Acceleration due to freefall The uniform acceleration formulae can be used when dealing with ‘free’ fall under gravity. Under such circumstances the ‘acceleration due to gravity’ is approximately 9.8 m/s2. (This value is often taken to be 10 m/s2 for convenience)
Example A brick is thrown vertically downwards from the top of a building and has an initial velocity of 1.5m/s. If the height of the building is 20m, taking g = 10 m/s2 find a) The velocity with which the brick hits the ground, b) The time taken for the brick to fall.
Example A ball is thrown vertically upwards with a speed of 14.7 m/s from a platform 19.6m above level ground. Calculate, a) The time taken for the ball to reach the ground b) The speed of the ball when it reaches the ground.

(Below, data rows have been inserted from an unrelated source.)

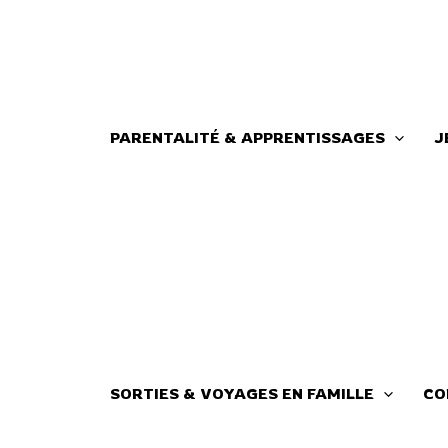
Aller
au
contenu
PARENTALITÉ & APPRENTISSAGES
J
SORTIES & VOYAGES EN FAMILLE
CO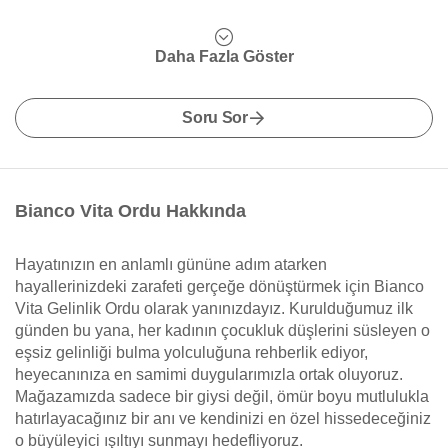
Daha Fazla Göster
Soru Sor
Bianco Vita Ordu Hakkında
Hayatınızın en anlamlı gününe adım atarken
hayallerinizdeki zarafeti gerçeğe dönüştürmek için Bianco
Vita Gelinlik Ordu olarak yanınızdayız. Kurulduğumuz ilk
günden bu yana, her kadının çocukluk düşlerini süsleyen o
eşsiz gelinliği bulma yolculuğuna rehberlik ediyor,
heyecanınıza en samimi duygularımızla ortak oluyoruz.
Mağazamızda sadece bir giysi değil, ömür boyu mutlulukla
hatırlayacağınız bir anı ve kendinizi en özel hissedeceğiniz
o büyüleyici ışıltıyı sunmayı hedefliyoruz.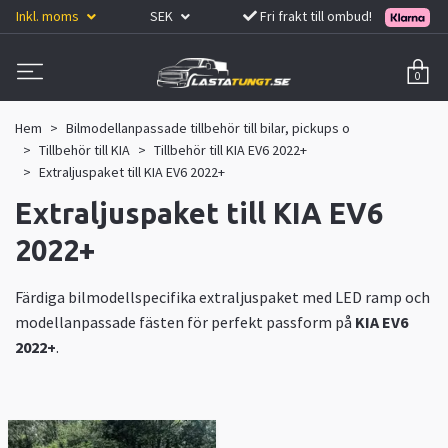
Inkl. moms
SEK
Fri frakt till ombud!
0
Hem
Bilmodellanpassade tillbehör till bilar, pickups o
Tillbehör till KIA
Tillbehör till KIA EV6 2022+
Extraljuspaket till KIA EV6 2022+
Extraljuspaket till KIA EV6
2022+
Färdiga bilmodellspecifika extraljuspaket med LED ramp och
modellanpassade fästen för perfekt passform på
KIA EV6
2022+
.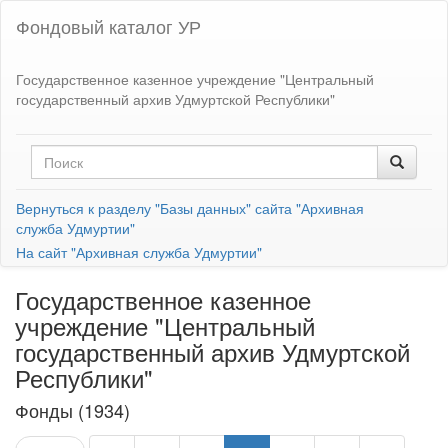
Фондовый каталог УР
Государственное казенное учреждение "Центральный
государственный архив Удмуртской Республики"
Вернуться к разделу "Базы данных" сайта "Архивная
служба Удмуртии"
На сайт "Архивная служба Удмуртии"
Государственное казенное
учреждение "Центральный
государственный архив Удмуртской
Республики"
Фонды (1934)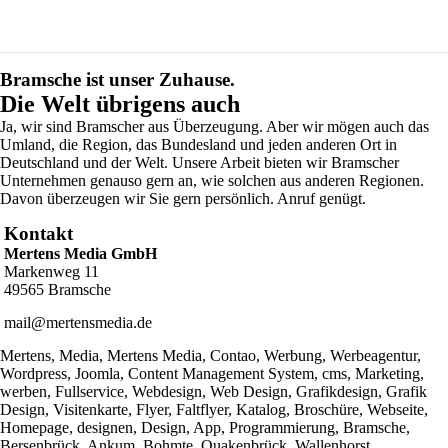
Bramsche ist unser Zuhause.
Die Welt übrigens auch
Ja, wir sind Bramscher aus Überzeugung. Aber wir mögen auch das
Umland, die Region, das Bundesland und jeden anderen Ort in
Deutschland und der Welt. Unsere Arbeit bieten wir Bramscher
Unternehmen genauso gern an, wie solchen aus anderen Regionen.
Davon überzeugen wir Sie gern persönlich. Anruf genügt.
Kontakt
Mertens Media GmbH
Markenweg 11
49565 Bramsche
mail@mertensmedia.de
Mertens, Media, Mertens Media, Contao, Werbung, Werbeagentur,
Wordpress, Joomla, Content Management System, cms, Marketing,
werben, Fullservice, Webdesign, Web Design, Grafikdesign, Grafik
Design, Visitenkarte, Flyer, Faltflyer, Katalog, Broschüre, Webseite,
Homepage, designen, Design, App, Programmierung, Bramsche,
Bersenbrück, Ankum, Bohmte, Quakenbrück, Wallenhorst,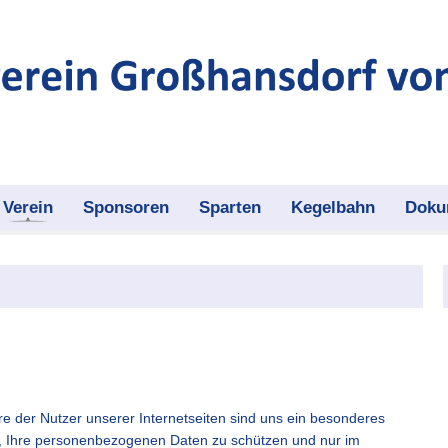
Verein
Sponsoren
Sparten
Kegelbahn
Doku
e der Nutzer unserer Internetseiten sind uns ein besonderes
er, Ihre personenbezogenen Daten zu schützen und nur im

Example A particle is projected vertically upwards with a speed of 34.3 m/s. Find how long after projection the particle is a) At its maximum height b) At a height of 49m above the point of projection for (i) the first time (ii) the second time.
Example A ball is thrown vertically upwards with a velocity of 34.3m/s. Find how long after projection the particle is at a height of 49m above the point of projection for a) The first time b) the second time.
1.A level past paper question • A ball is thrown vertically upwards from the ground with initial speed 11.2 m/s. • Find the greatest height reached by the ball. • Calculate the length of time the ball is more than 2.8m above the ground. • State one assumption you have made in your solution of the problem.